Mais do que entregar um relatório, nosso objetivo é transformar dados em inteligência estratégica para o negócio.
Inventário como base para a descarbonização
Empresas que utilizam o inventário apenas como um relatório perdem grande parte de seu potencial.
Quando bem aplicado, ele se torna a base para uma jornada estruturada de descarbonização, permitindo:
- Definição de metas claras e factíveis;
- Construção de planos de eficiência energética;
- Substituição estratégica de combustíveis;
- Otimização logística;
- Avaliação de projetos de compensação;
- Comunicação transparente com stakeholders.
Conclusão
O Inventário de Emissões de GEE deixou de ser um diferencial e passou a ser um elemento central da estratégia corporativa moderna.

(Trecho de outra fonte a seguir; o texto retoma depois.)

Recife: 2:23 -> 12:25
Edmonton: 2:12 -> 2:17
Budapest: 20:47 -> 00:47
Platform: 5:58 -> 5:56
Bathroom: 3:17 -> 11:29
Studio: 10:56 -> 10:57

Mais do que atender exigências externas, ele permite que as empresas compreendam seus impactos, reduzam custos, fortaleçam sua governança e se posicionem de forma competitiva na nova economia de baixo carbono.
Se sua empresa busca estruturar uma estratégia sólida de sustentabilidade, ESG e descarbonização, o inventário GHG Protocol é o ponto de partida essencial.